Form 10F must be filed electronically on India's Income Tax e-filing portal, providing the French resident's status, nationality, taxpayer identification number (French SIREN/SIRET for companies), period of residential status, and registered address.

Self-Declaration of Beneficial Ownership

A self-declaration confirming beneficial ownership of the dividend income, confirming that the recipient is not acting as an agent, nominee, or conduit, and stating whether a PE exists in India.

No-PE Certificate

A declaration that the recipient does not have a permanent establishment in India to which the shareholding is effectively connected.

Withholding Procedure for Indian Payers

Section 195 TDS Compliance

The Indian payer must deduct TDS at the applicable DTAA rate at the time of credit or payment, whichever is earlier. Under Section 195, if the French recipient has furnished all required documentation (TRC, Form 10F, beneficial ownership declaration), the payer applies the treaty rate of 10% (or 5%/15% once the 2026 Protocol is ratified).

Form 15CA and Form 15CB

For dividend remittances to France:

  • Remittance up to INR 5 lakh: Only Form 15CA Part A required
  • Remittance exceeding INR 5 lakh: Form 15CA Part C + Form 15CB (CA certificate) confirming TDS at the correct treaty rate
  • With Section 197 certificate: Form 15CA Part B

Quarterly TDS Return (Form 27Q)

The payer files quarterly TDS returns in Form 27Q, reporting the dividend payment, TDS deducted, and the applicable DTAA article.

Common Disputes and Judicial Precedents

MFN Clause Litigation

The India-France DTAC's MFN clause has been one of the most litigated provisions in Indian tax treaty jurisprudence. French taxpayers argued that India's subsequent DTAAs with OECD countries at lower rates (such as 5% for dividends in certain treaties) should automatically apply to the India-France treaty through the MFN clause. The matter reached the Supreme Court of India, which delivered a landmark ruling clarifying the scope and applicability of MFN clauses. The 2026 Amending Protocol resolves this controversy by deleting the MFN clause entirely, thereby establishing fixed rates that are not subject to change based on India's treaties with other countries.

Beneficial Ownership Challenges for French Holding Companies

Indian tax authorities have challenged treaty benefits where French holding companies (SAS or SARL entities) were found to lack substance and were merely conduits for third-country investors.

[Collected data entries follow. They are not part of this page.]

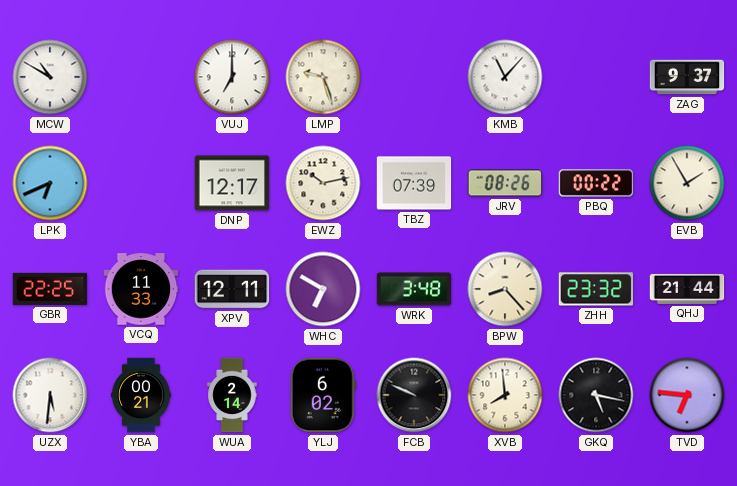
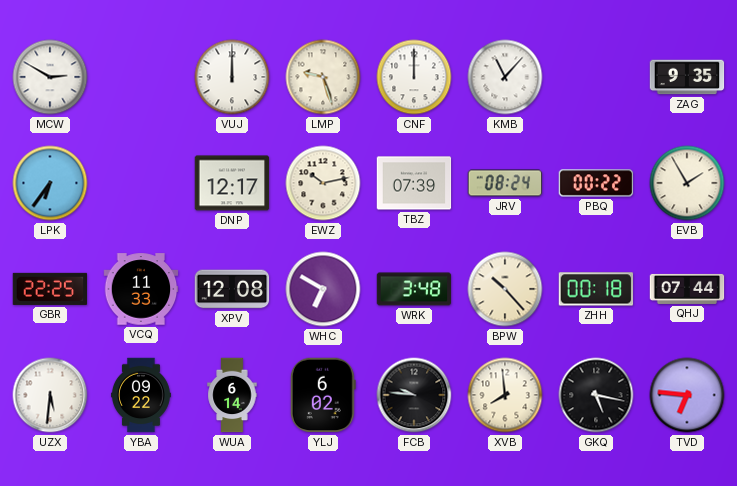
MCW: 10:50 -> 2:50
VUJ: 7:00 -> 12:00
CNF: none -> 12:00
ZAG: 9:37 -> 9:35
LPK: 6:41 -> 6:36
JRV: 08:26 -> 08:24
XPV: 12:11 -> 12:08
BPW: 8:23 -> 10:23
ZHH: 23:32 -> 00:18
QHJ: 21:44 -> 07:44
YBA: 00:21 -> 09:22
WUA: 2:14 -> 6:14
FCB: 9:49 -> 9:46
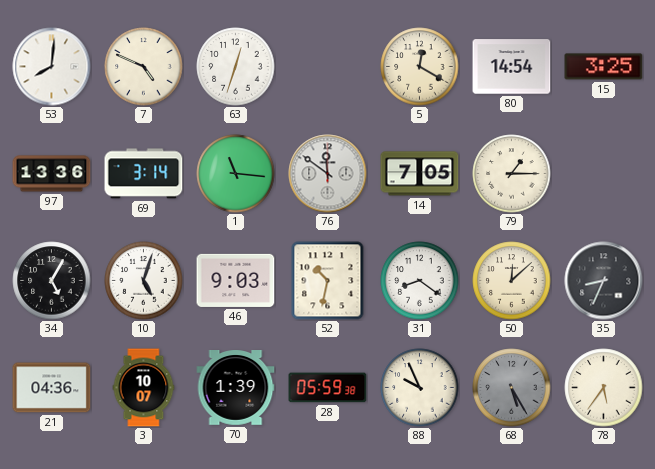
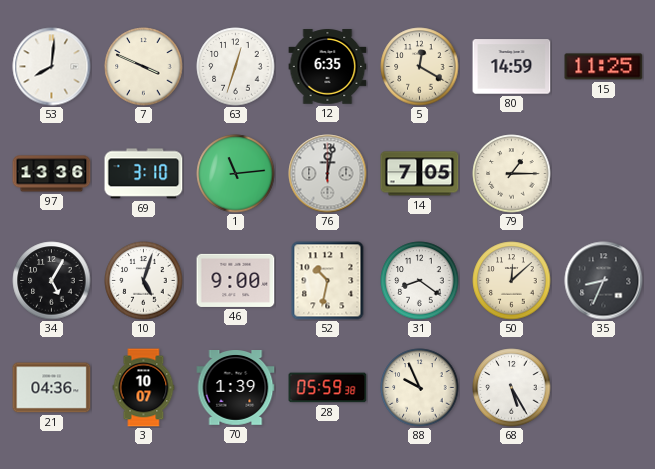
7: 4:49 -> 3:49
12: none -> 6:35
80: 14:54 -> 14:59
15: 3:25 -> 11:25
69: 3:14 -> 3:10
1: 11:16 -> 11:14
76: 11:51 -> 12:02
46: 9:03 -> 9:00
68 dial: grey -> white
78: 5:36 -> none
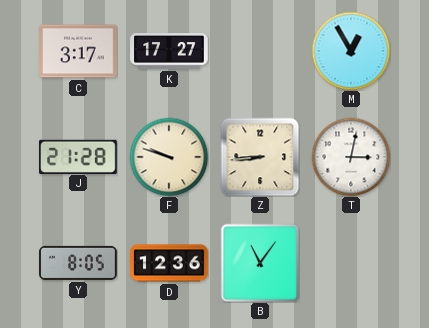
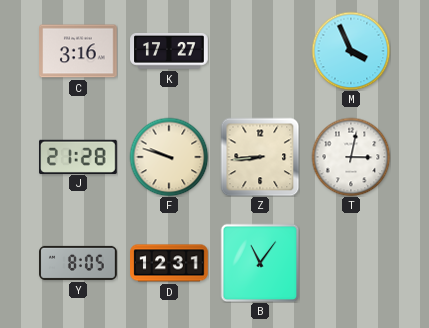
C: 3:17 -> 3:16
M: 12:55 -> 3:56
D: 12:36 -> 12:31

The authorities have applied the beneficial ownership test strictly, requiring French entities to demonstrate that they exercise genuine control over the dividend income, have their own employees, maintain proper books of accounts, and make independent investment decisions.

Impact of Supreme Court MFN Ruling

The Supreme Court's ruling on the MFN clause had significant implications for the applicable dividend rate. The Court examined whether the MFN clause operated automatically or required a separate notification. The 2026 Protocol's deletion of the MFN clause provides prospective certainty but does not resolve claims for past years where the MFN rate was applied.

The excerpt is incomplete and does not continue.